Eine kurze Recherche über das Alter des Artikels in der Titanic und das Alter der jeweiligen Foreneinträge ergab, dass der Artikel in der Titanic definitiv eher erschienen ist. Autor des Einen muss demnach nicht unbedingt Autor des Anderen gewesen sein, jedoch ist stark davon auszugehen, dass der Autor der Forenbeiträge Leser des Autors des Titanic-Artikels war. Bevor wir uns aber zu tief in forensische Analysen vertiefen, womöglich noch zugeben müssen, dass es sich gar nicht um einen Serientäter, sondern um Trittbrettfahrer oder um mehrere völlig verschiedene Einzeltäter handelte, die aus lauter Langeweile voneinander abgeschrieben hatten, um jeweils einmal in ihrem Leben einen möglichst originellen Thread in einem Literaturforum beizusteuern, hören wir an dieser Stelle lieber auf.

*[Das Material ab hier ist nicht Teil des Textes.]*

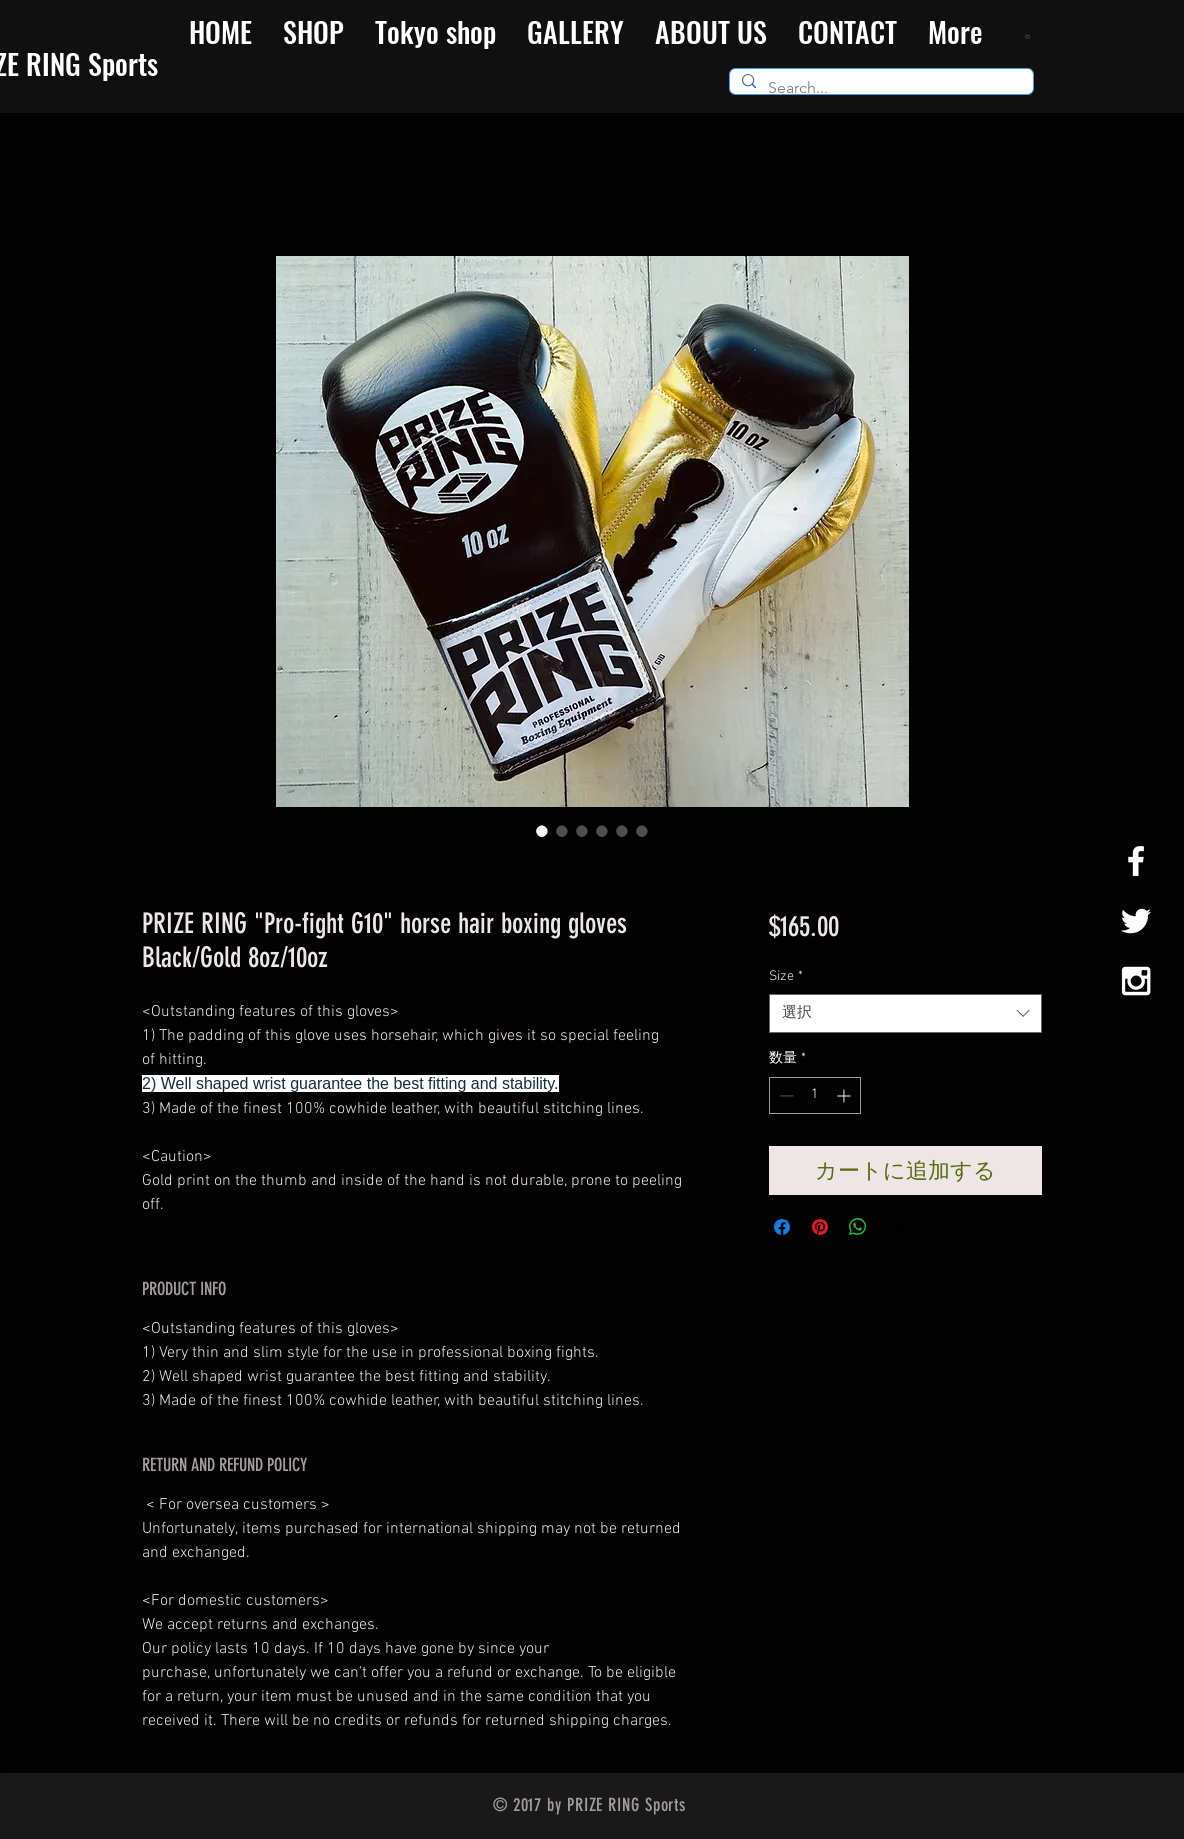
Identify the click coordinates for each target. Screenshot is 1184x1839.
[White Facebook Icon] (1136, 861)
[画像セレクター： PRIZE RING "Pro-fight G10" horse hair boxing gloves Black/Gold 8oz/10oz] (542, 831)
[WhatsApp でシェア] (858, 1227)
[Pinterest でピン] (820, 1227)
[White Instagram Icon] (1136, 981)
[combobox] (905, 1013)
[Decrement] (784, 1095)
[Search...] (879, 88)
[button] (1029, 36)
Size (786, 976)
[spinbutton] (815, 1095)
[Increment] (845, 1095)
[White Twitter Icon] (1136, 921)
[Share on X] (896, 1227)
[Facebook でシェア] (782, 1227)
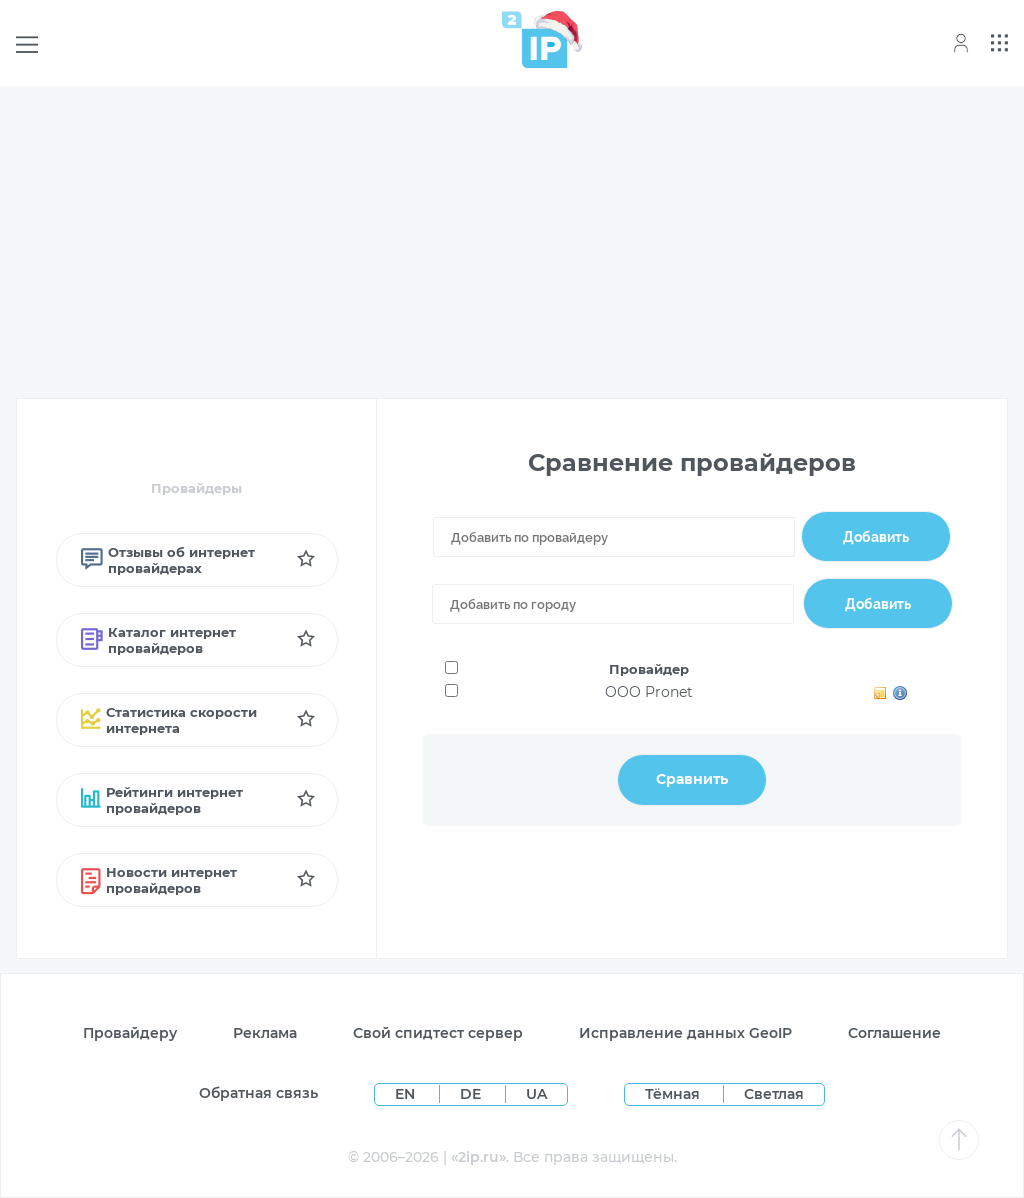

Womöglich war das auch nur ein Test, wie oft diese Formulierung tatsächlich in der Literatur zu finden ist, denn der oder die Autoren der Forenbeiträge gaben immer nur die gleichen drei Bücher an, von denen ich leider keines besitze oder gelesen habe, um nachzuprüfen, ob das tatsächlich darin steht. Nicht selten jedoch kam es vor, dass die Mitleser der jeweiligen Literaturforen gar nicht verstanden, worum es dem Ersteller ging, fröhlich berichteten sie von irgendwelchen Hunden, die bellten, pupsten oder mit den Zähnen knirschten. Aber wir wollten ja eigentlich aufhören, hören wir also auf.

Ich saß mittlerweile auf dem Bürostuhl und Trithemius war zur Couch zurückgekehrt. Nirgendwo bellte ein Hund, das Bier war alle und meine Laune auch. Ich ging zurück zum Sessel und atmete schwermütig in die Luft. Trithemius, der sich wirklich bemühte, mir den Abend noch irgendwie angenehm zu gestalten, sprang erneut vom Sofa auf, ging ein paar Schritte und setzte sich erneut vor seinen Rechner. Diesmal wollte er mir etwas anderes zeigen. Ich ging also hinüber und sah ihm über die Schulter. So ging das noch ein paarmal. Bis ich vom vielen Laufen und Stehen und Gucken ganz müde geworden war. Ich fasste den Entschluss, nach Hause zu gehen und vielleicht noch ein wenig zu lesen, einen Kitschroman vielleicht. Vielleicht könnte ich dann von einem Hund lesen, der irgendwo bellt.